SALT's "Black Atlantis" program is a selection of sea-related resistance and cultural formation stories including video pieces by The Otolith Group, Sophie Mallett, Halil Altındere and Agnieszka Polska as well as a film by Jean Painleve.
Speculating on the present-day and future, the program will begin with an experimental lecture-performance by Ayesha Hameed on April 6.

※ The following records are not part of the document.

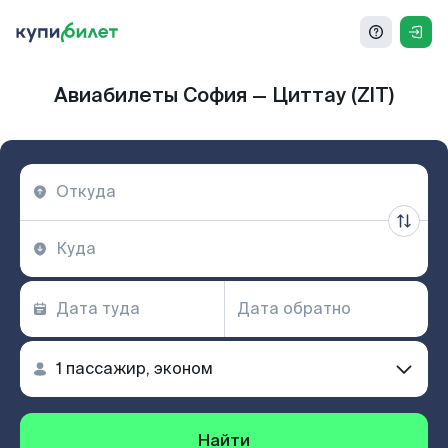
Авиабилеты София — Циттау (ZIT)
Найти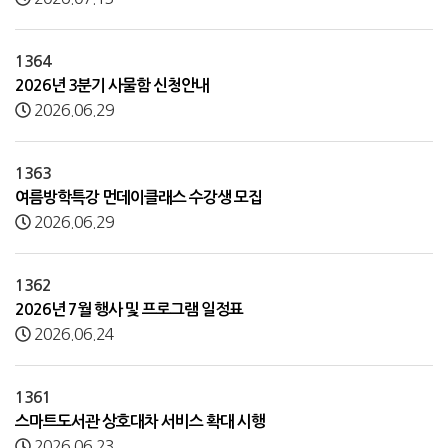
1364
2026년 3분기 사물함 신청안내
2026.06.29
1363
여름방학특강 먼데이클래스 수강생 모집
2026.06.29
1362
2026년 7월 행사 및 프로그램 일정표
2026.06.24
1361
스마트도서관 상호대차 서비스 확대 시행
2026.06.23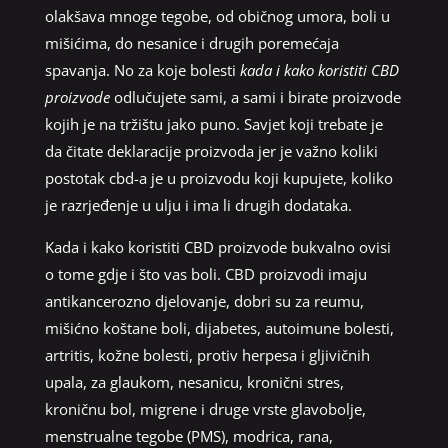
olakšava mnoge tegobe, od običnog umora, boli u
mišićima, do nesanice i drugih poremećaja
spavanja. No za koje bolesti
kada i kako koristiti CBD
proizvode
odlučujete sami, a sami i birate proizvode
kojih je na tržištu jako puno. Savjet koji trebate je
da čitate deklaracije proizvoda jer je važno koliki
postotak cbd-a je u proizvodu koji kupujete, koliko
je razrjeđenje u ulju i ima li drugih dodataka.
Kada i kako koristiti CBD proizvode bukvalno ovisi
o tome gdje i što vas boli. CBD proizvodi imaju
antikancerozno djelovanje, dobri su za reumu,
mišićno koštane boli, dijabetes, autoimune bolesti,
artritis, kožne bolesti, protiv herpesa i gljivičnih
upala, za glaukom, nesanicu, kronični stres,
kroničnu bol, migrene i druge vrste glavobolje,
menstrualne tegobe (PMS), modrica, rana,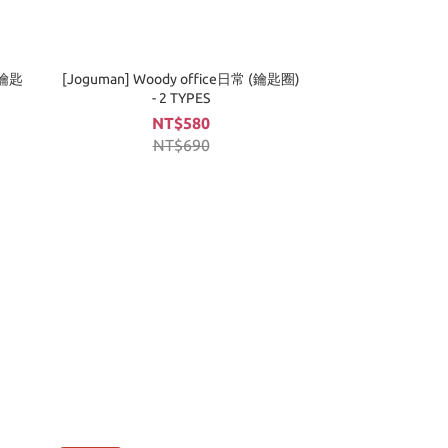
 (鑰匙
[Joguman] Woody office日常 (鑰匙圈)
- 2 TYPES
NT$580
NT$690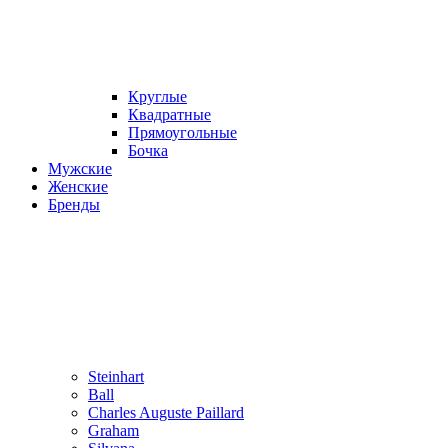
Круглые
Квадратные
Прямоугольные
Бочка
Мужские
Женские
Бренды
Steinhart
Ball
Charles Auguste Paillard
Graham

Writer, artist and lecturer at Goldsmiths University in London, Ayesha Hameed explores the themes of contemporary borders, migration and visual cultures of the Black Atlantic, a distinct culture, shaped by slavery and the slave trade all along the Atlantic rim countries. The fifth part of her lecture-performance "Black Atlantis, Retrograde Futurism" (2018) is an audio-visual essay on a six-meter "ghost boat," carrying the desiccated bodies of 11 young men, which were found adrift off the Barbadian coast on April 29, 2006. It set sail on Christmas day from Cape Verde en route to the Canary Islands and was full of migrants from Senegal, Guinea Bissau, and Gambia. Each of these men had paid $1,166 for their place on the boat.
Presenting an inadequate telling of the story, Hameed's lecture-performance, hovering between film and the essay form, questions the adequacy of measuring history.
Founded in 2002 in London by Anjalika Sagar and Kodwo Eshun, the Otolith Group's "Hydra Decapita" (2010) centers on the work of Detroit-based techno music duo Drexciya. Influenced by Afro-futurist theories, their 1997 album "The Quest" revealed that Drexciya was a submerged underwater country that was populated by the unborn children of pregnant women who were thrown overboard during the middle passage of slave ships across the Atlantic. Focusing on the 1871 Zong Case in "Hydra Decapita," The Otolith Group used this imagined world as a point of departure to explore notions of globalization, capitalism and climate change, with particular attention to the relationships between finance, death, abstraction and language.
Our Gelatinous Past
Artist and filmmaker working in London, Sophie Mallett speculates the future of oceans if jellyfish populations were to continue to grow due to increasing seawater temperatures and overfishing in this 2018 work. Recalling the prehistoric days when jellyfish ruled oceanic life, the docufiction film investigates the resistant and opportunistic inheritors of the seas and the strategies they adopted to become the protagonists of a new era in geopolitics.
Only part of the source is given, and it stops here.